Peux-tu nous parler de ton parcours avant la thèse ?


"J’ai fait ma première année de master au Liban, mon pays natal. Ensuite j’ai obtenu une bourse de la Région Rhône-Alpes pour faire ma 2ème année en Master nanoélectronique et nanotechnologie (NENT), co-habilité par l’UJF et Grenoble INP. Etant très bien classé, j’ai décroché une bourse ministérielle. J’ai fait mon stage de Master Recherche au sein du laboratoire TIMA.

Au Liban nous faisons nos études en français et il existe une excellente relation avec les laboratoires grenoblois. Beaucoup de professeurs du labo vont donner des cours au Liban. Grâce à ces partenariats, des élèves comme moi arrivent à venir ici. Il est vrai que, là-bas, nous n’avons pas les mêmes ressources : nous ne pouvons pas aller si loin dans la recherche et l’expérimentation de théories."


As-tu toujours voulu faire une thèse ?

"Oui, je me suis toujours destiné à faire une thèse.

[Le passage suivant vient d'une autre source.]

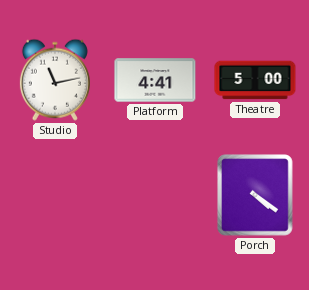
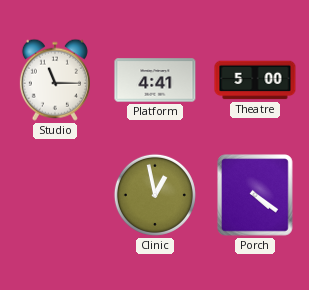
Studio: 11:13 -> 11:15
Clinic: none -> 12:58
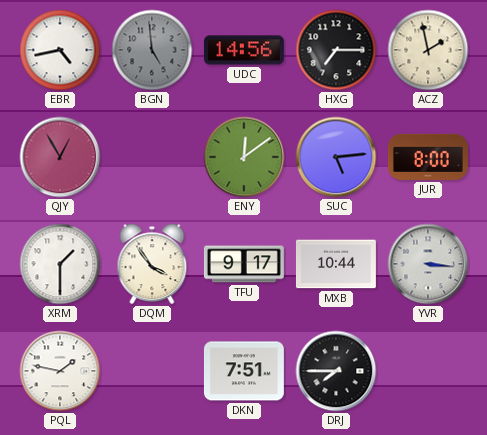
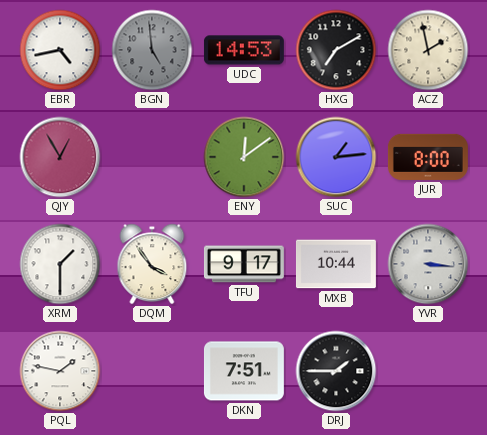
UDC: 14:56 -> 14:53
HXG: 7:15 -> 7:10
SUC: 5:14 -> 1:14
DRJ: 7:45 -> 1:45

J’avais plusieurs propositions de sujets et j’ai choisi de travailler sur la radiofréquence à l’IMEP-LAHC. C’était le chemin le plus sûr tant pour la bourse que pour le choix de sujet.

J’ai toujours voulu faire de la recherche pour ne pas tomber dans une routine. Quand tu es ingénieur dans une entreprise, la priorité c’est de produire, et lorsque l’on rentre dans un cycle de production ce n’est pas facile d’apprendre des choses nouvelles. En doctorat, tu as la chance de faire ce dont tu as envie, dans un contexte bien défini, où tu acquiers des compétences et fais évoluer les autres."


Et qu’est-ce qui te plait dans le doctorat ?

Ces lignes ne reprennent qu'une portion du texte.